An elderly prisoner has confessed to killing over ninety women in forty years. 78-year-old Samuel Little was serving three consecutive life sentences without the possibility of parole after being found guilty of three murders in 2014. Little notoriously denied guilt in the three Californian murders, but a request for a prison transfer led him to confess to ninety more.

 Samuel Little’s criminal past began in 1956, as he traveled across the country shoplifting, burglarizing, committing fraud, and soliciting prostitutes. The earliest of his murders occurred in the 1970s and continued until 2005. Little’s victims were either women who were sex workers or addicted to drugs and, as a result, some of their bodies were never identified, their murders not having been investigated. Samuel Little managed to escape prosecution and conviction for his crimes, despite having multiple run-ins with the police.

 Throughout the early 1980s, Samuel Little was charged with killing multiple women in both Mississippi and Florida. However, he was not convicted in Florida and avoided indictment in Mississippi. In Missouri, Little spent time in jail for assaulting a woman, and in California, he was jailed for holding a woman against her will.

 In 2012, Samuel Little was arrested in a Kentucky homeless shelter for drug charges that occurred in California. He was sent to the Los Angeles Police Department, and his DNA was tested, officially connecting him to three unsolved murders that occurred between 1987 and 1989. He was convicted for those murders in 2014, resulting in multiple life sentences and his imprisonment in California.

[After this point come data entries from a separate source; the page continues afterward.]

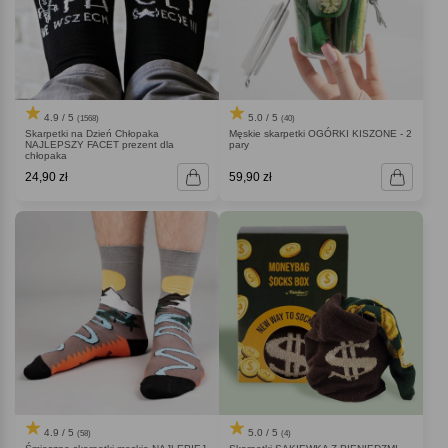
4.9 / 5
5.0 / 5
(1568)
(40)
Skarpetki na Dzień Chłopaka
Męskie skarpetki OGÓRKI KISZONE - 2
NAJLEPSZY FACET prezent dla
pary
chłopaka
24,90 zł
59,90 zł
4.9 / 5
5.0 / 5
(58)
(4)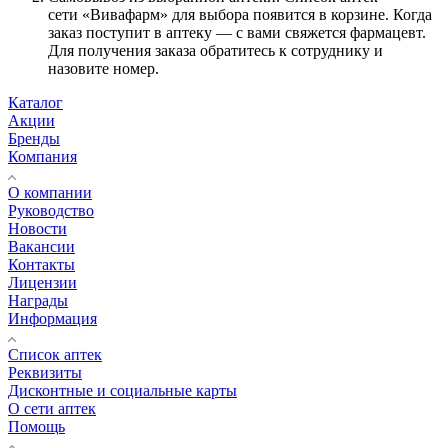
сети «Вивафарм» для выбора появится в корзине. Когда
заказ поступит в аптеку — с вами свяжется фармацевт.
Для получения заказа обратитесь к сотруднику и
назовите номер.
Каталог
Акции
Бренды
Компания
О компании
Руководство
Новости
Вакансии
Контакты
Лицензии
Награды
Информация
Список аптек
Реквизиты
Дисконтные и социальные карты
О сети аптек
Помощь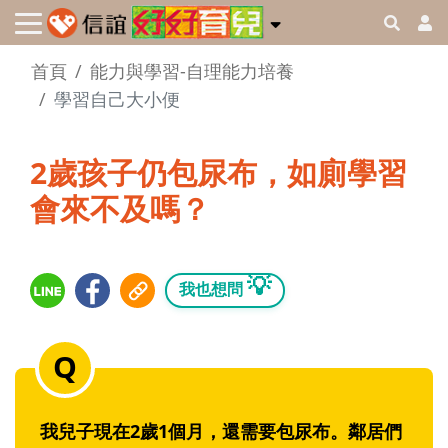
首頁
能力與學習-自理能力培養
學習自己大小便
2歲孩子仍包尿布，如廁學習
會來不及嗎？
💡
我也想問
我兒子現在2歲1個月，還需要包尿布。鄰居們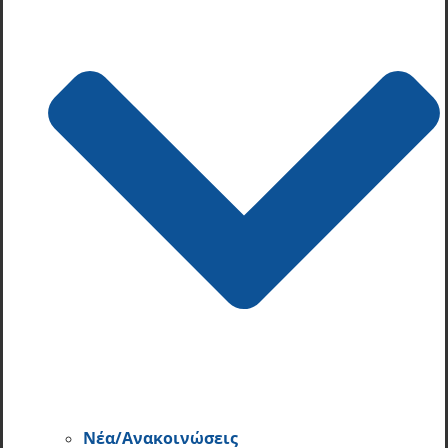
Νέα/Ανακοινώσεις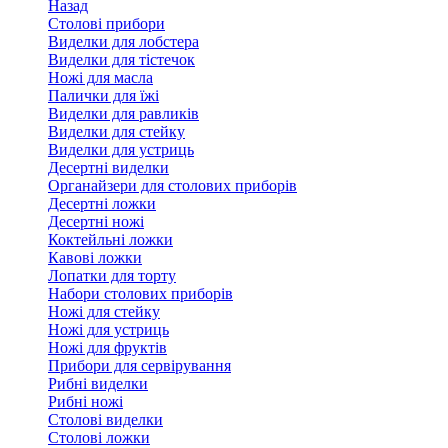
Назад
Столові прибори
Виделки для лобстера
Виделки для тістечок
Ножі для масла
Палички для їжі
Виделки для равликів
Виделки для стейку
Виделки для устриць
Десертні виделки
Органайзери для столових приборів
Десертні ложки
Десертні ножі
Коктейльні ложки
Кавові ложки
Лопатки для торту
Набори столових приборів
Ножі для стейку
Ножі для устриць
Ножі для фруктів
Прибори для сервірування
Рибні виделки
Рибні ножі
Столові виделки
Столові ложки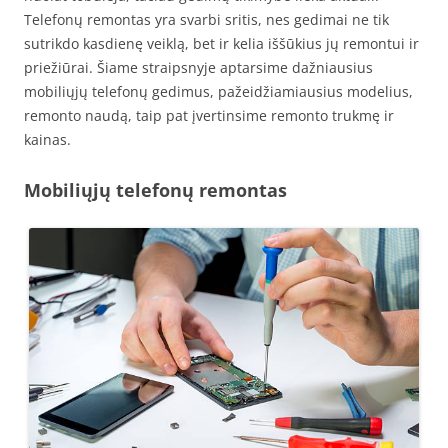
Telefonų remontas yra svarbi sritis, nes gedimai ne tik
sutrikdo kasdienę veiklą, bet ir kelia iššūkius jų remontui ir
priežiūrai. Šiame straipsnyje aptarsime dažniausius
mobiliųjų telefonų gedimus, pažeidžiamiausius modelius,
remonto naudą, taip pat įvertinsime remonto trukmę ir
kainas.
Mobiliųjų telefonų remontas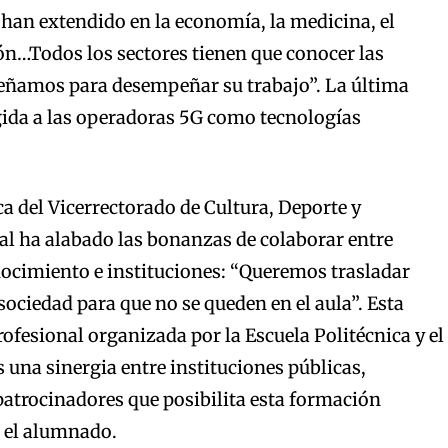
 han extendido en la economía, la medicina, el
ón…Todos los sectores tienen que conocer las
eñamos para desempeñar su trabajo”. La última
gida a las operadoras 5G como tecnologías
a del Vicerrectorado de Cultura, Deporte y
al ha alabado las bonanzas de colaborar entre
nocimiento e instituciones: “Queremos trasladar
 sociedad para que no se queden en el aula”. Esta
rofesional organizada por la Escuela Politécnica y el
una sinergia entre instituciones públicas,
atrocinadores que posibilita esta formación
 el alumnado.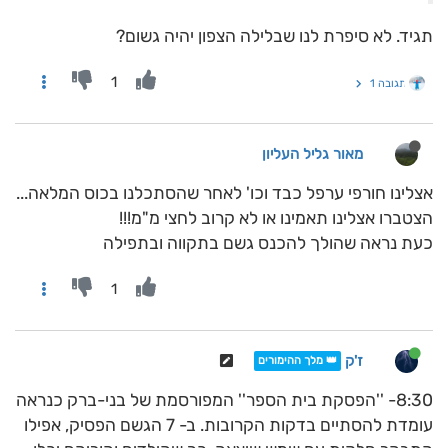
תגיד. לא סיפרת לנו שבלילה הצפון יהיה גשום?
1
תגובה 1
מאור גליל העליון
אצלינו חורפי ערפל כבד וכו' לאחר שהסתכלנו בכוס המלאה...
הצטברו אצלינו תאמינו או לא קרוב לחצי מ"מ!!!
כעת נראה שהולך להכנס גשם בתקווה ובתפילה
1
ז'ק
👑 מלך ההימורים
8:30- ''הפסקת בית הספר'' המפורסמת של בני-ברק כנראה
עומדת להסתיים בדקות הקרובות. ב- 7 הגשם הפסיק, אפילו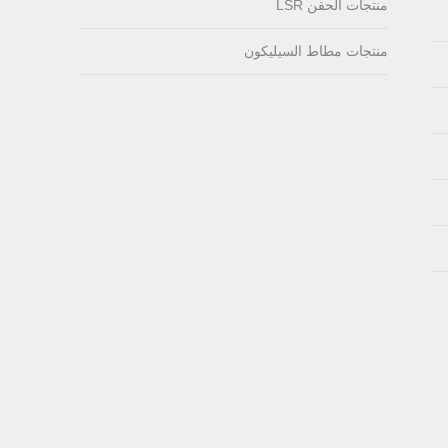
PC over-molding
منتجات الحقن LSR
keypad
منتجات مطاط السيليكون
Lsr injection massager
Wrist band
Baby Spoons Soft
Silicone Baby Spoon
Set for Feeding
Sealing Ring
Lamp Type LSR Silicon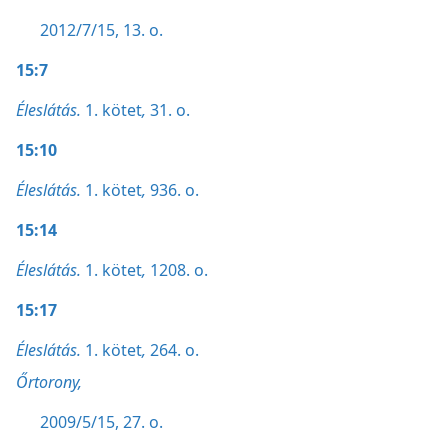
2012/7/15, 13. o.
15:7
Éleslátás.
1. kötet
,
31. o.
15:10
Éleslátás.
1. kötet
,
936. o.
15:14
Éleslátás.
1. kötet
,
1208. o.
15:17
Éleslátás.
1. kötet
,
264. o.
Őrtorony,
2009/5/15, 27. o.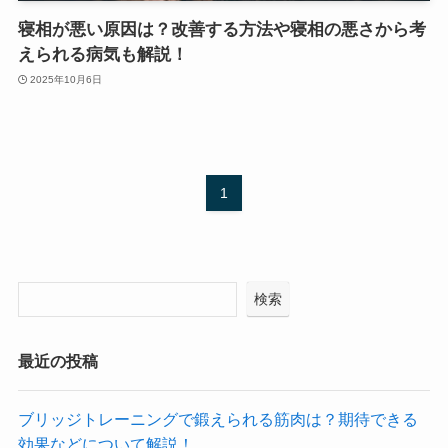
寝相が悪い原因は？改善する方法や寝相の悪さから考
えられる病気も解説！
2025年10月6日
1
検索
最近の投稿
ブリッジトレーニングで鍛えられる筋肉は？期待できる
効果などについて解説！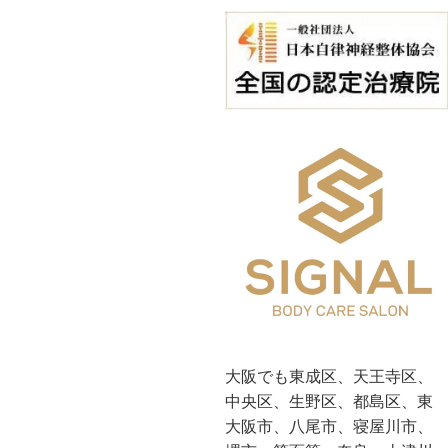
大阪でも東成区、天王寺区、
中央区、生野区、都島区、東
大阪市、八尾市、寝屋川市、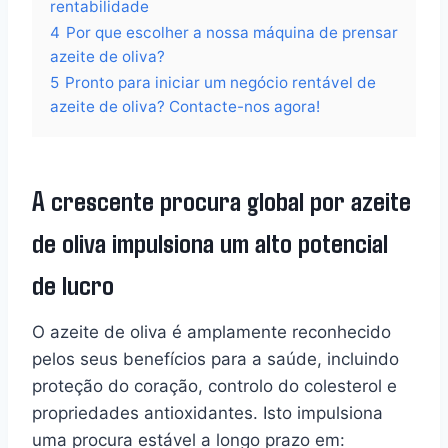
rentabilidade
4
Por que escolher a nossa máquina de prensar
azeite de oliva?
5
Pronto para iniciar um negócio rentável de
azeite de oliva? Contacte-nos agora!
A crescente procura global por azeite
de oliva impulsiona um alto potencial
de lucro
O azeite de oliva é amplamente reconhecido
pelos seus benefícios para a saúde, incluindo
proteção do coração, controlo do colesterol e
propriedades antioxidantes. Isto impulsiona
uma procura estável a longo prazo em: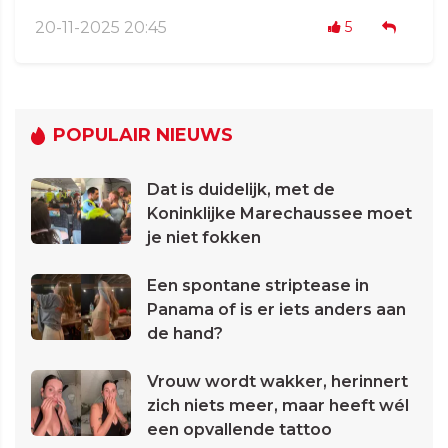
20-11-2025 20:45
5
POPULAIR NIEUWS
Dat is duidelijk, met de
Koninklijke Marechaussee moet
je niet fokken
Een spontane striptease in
Panama of is er iets anders aan
de hand?
Vrouw wordt wakker, herinnert
zich niets meer, maar heeft wél
een opvallende tattoo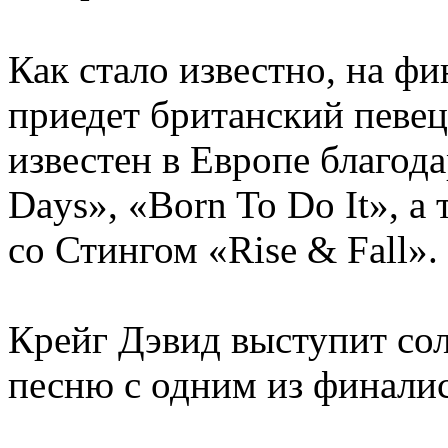
Как стало известно, на ф
приедет британский певец
известен в Европе благод
Days», «Born To Do It», а
со Стингом «Rise & Fall».
Крейг Дэвид выступит сол
песню с одним из финалис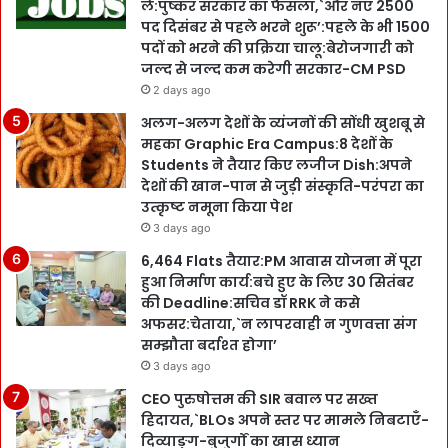
लें:पुष्कर सरकार का फैसला,`और नए 2500
पद दिसंबर से पहले भरने शुरू’:पहले के भी 1500
पदों को भरने की प्रक्रिया चालू:बेरोजगारी को
जल्द से जल्द कम करेगी सरकार-CM PSD
2 days ago
अलग-अलग देशों के व्यंजनों की सोंधी खुशबू से
महका Graphic Era Campus:8 देशों के
Students ने तैयार किए लजीज Dish:अपने
देशों की खान-पान से जुड़ी संस्कृति-परंपरा का
उत्कृष्ट नमूना किया पेश
3 days ago
6,464 Flats तैयार:PM आवास योजना में पूरा
हुआ निर्माण कार्य:बचे हुए के लिए 30 सितंबर
की Deadline:सचिव डॉ RRK ने कसे
अफसर:चेताया,`न लापरवाही न गुणवत्ता संग
सम्झौता बर्दाश्त होगा’
3 days ago
CEO पुरुषोत्तम की SIR बवाल पर सख्त
हिदायत,`BLOs अपने स्तर पर मामले निबटाएँ-
दिव्याङ्ग-बुजुर्गों का खास ध्यान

 Samuel, a former competitive boxer, usually knocked out his victims and then strangled them to death. Investigators realized that a cold case from Texas resembled the murders that Little had executed, and a Texas Ranger was sent to interview Little. Samuel Little readily opened up, hoping to be transferred to a prison in Texas.

 Little confessed to ninety murders throughout the interview, making him one of the most prolific serial killers in history. The killings occurred all across the country, from coast to coast, between 1970 and 2005. Little knew facts about the murders that had never been released to the public: specific details and information that linked him to the killings.

 The FBI has so far connected thirty-four murders to Samuel Little, and many more are pending confirmation. Little remembers his victims and the murders in great detail. He remembers where he was and what car he was driving. He draws pictures of many of the women he killed. However, he struggles to remember when each murder occurred, making the cases more difficult to confirm. Samuel Little is now in failing health, and the FBI has said they are working with him to identify victims before his certain death in prison. The ultimate goal is to provide closure and justice in Little’s unsolved cases.

 Sophomore Mario Antonelli expressed his thoughts on Samuel Little when he said, “I can’t imagine ending so many lives by myself; that’s just a whole other level of serial killer.”